Même s'il prend de plus en plus fréquemment la forme banale d'une société, l'artisanat présente la spécificité de reposer sur l'exercice d'un métier ; certaines caractéristiques de son activité distinguent ce secteur :

- un fort taux de valeur ajoutée (valeur ajoutée rapportée au chiffre d'affaires) et une faible productivité du travail, ce d'autant plus que l'entreprise est de petite taille ;

- des revenus moyens faibles (inférieurs à 23.000 euros, soit 150.000 francs annuels) ;

- moins d'innovation que chez les autres indépendants (11 % des artisans souhaitent proposer un produit nouveau, contre 17 % des autres entrepreneurs) ;

- un plus grand isolement à la création : 30 % des artisans ont un lien de coopération avec d'autres entreprises, contre 58 % pour les autres créations ;

- plus de sous-traitance : 39 % des artisans sont sous-traitants contre 22 % pour les autres entrepreneurs ;

- 45 % des repreneurs d'entreprises artisanales sont d'anciens salariés de l'entreprise et 38 % des entreprises cédées avaient déjà été reprises par leur cédant ; il y a donc une forte pérennité de l'outil et des méthodes de production, surtout dans l'artisanat alimentaire ;

- l'installation à son compte s'hérite plus souvent dans l'artisanat que dans les autres secteurs.

B. UN SECTEUR OÙ LA CRÉATION D'EMPLOIS SE REDRESSE

En 1999, les entreprises artisanales employaient, en France métropolitaine, 2.278.000 personnes. L'emploi dans les entreprises artisanales représente 12,7 % de l'emploi de l'industrie, du commerce et des services , soit une part plus importante que celle des industries agricoles et alimentaires (583.000 emplois), de la construction (1.418.000) et des transports (1 million). Relativement à l'emploi total du seul secteur du commerce, l'artisanat emploie 73 % des effectifs .

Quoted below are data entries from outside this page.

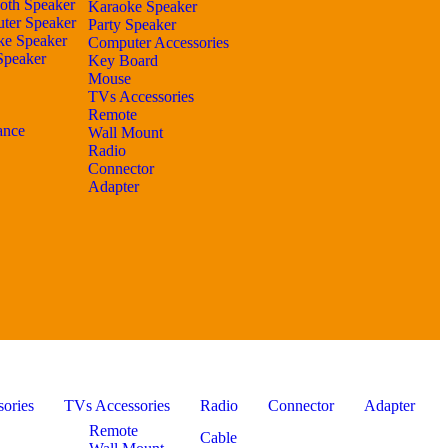
oth Speaker
Karaoke Speaker
ter Speaker
Party Speaker
ke Speaker
Computer Accessories
Speaker
Key Board
Mouse
TVs Accessories
Remote
ance
Wall Mount
Radio
Connector
Adapter
ories
TVs Accessories
Radio
Connector
Adapter
Remote
Cable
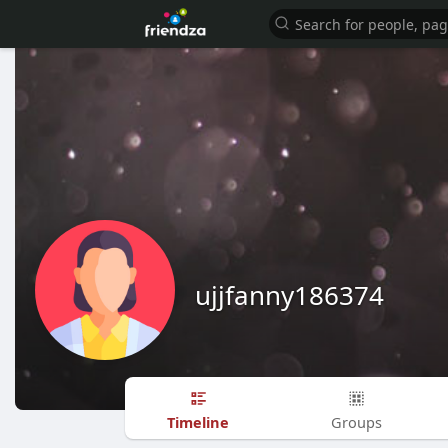
ujjfanny186374
Timeline
Groups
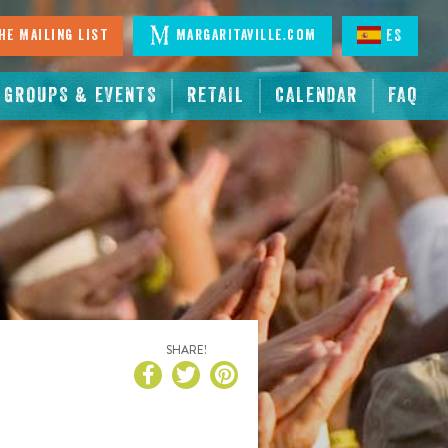
he Mailing List
Margaritaville.com
ES
GROUPS & EVENTS
RETAIL
CALENDAR
FAQ
!
SHARE!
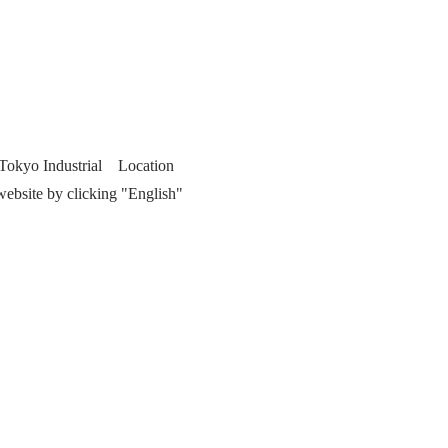
f Tokyo Industrial Location
website by clicking "English"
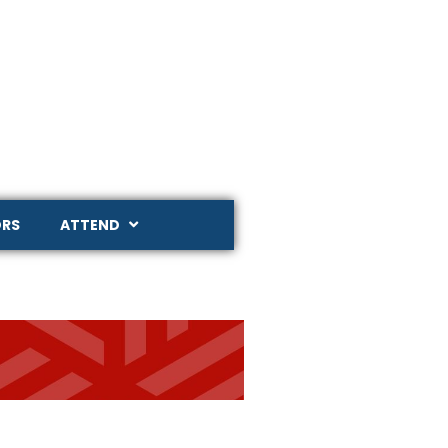
RS
ATTEND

Pour évaluer le nombre de non-salariés, on utilise les résultats des enquêtes annuelles d'entreprises, en retenant les entreprises de moins de 20 salariés et exerçant une activité artisanale au titre de l'activité principale. Les artisans non-salariés (chefs d'entreprise individuelle, conjoints et membres de la famille participant à l'entreprise) représentent 619.000 personnes en 1998, soit environ 28 % des emplois dans l'artisanat. En revanche les salariés sont recensés par les statistiques de l'UNEDIC. Selon cet organisme les entreprises artisanales employaient 1.659.000 salariés, fin 1999, dans les établissements de moins de 20 salariés. Après avoir globalement stagné de 1993 à 1997 autour de 1.600.000, l'emploi salarié de l'artisanat a rebondi en 1998 (+1,7 %) et 1999 (+2,3 %), notamment dans le bâtiment (15.000 emplois créés en 1998 et 25.000 en 1999) et les services (7.000 en 1998 et 9.000 en 1999). Il progresse légèrement dans les activités de production.

En 1999, dans les secteurs où opèrent les entreprises artisanales, tous les établissements ont accru leurs effectifs salariés . L'emploi salarié est toutefois mieux orienté dans les entreprises artisanales (+2,3 % pour les établissements de moins de 20 salariés ayant une activité principale située dans le champ de l'artisanat) que dans les grands établissements (+0,9 %), soit 37.000 salariés de plus dans les entreprises artisanales qu'en 1999. Ce sont les établissements de 5 à 19 salariés qui ont enregistré les meilleures hausses, ce qui atteste bien que les entreprises artisanales sont les meilleurs soutiens aux créations d'emplois de ces secteurs d'activité .

Il faut aussi rappeler que l'artisanat joue un rôle essentiel dans la formation et forme la moitié des apprentis ; en 1994, la moitié des artisans se sont installés avec un CAP ou un BEP, 22 % sans diplôme. Pourtant les jeunes ne semblent pas attirés par ce secteur où moins de 8 % des entrepreneurs individuels ont moins de 30 ans, alors que, par rapport aux activités commerciales, le coût à l'installation n'est pas une barrière à l'entrée dans la profession (capital professionnel et endettement plus faibles que dans le commerce).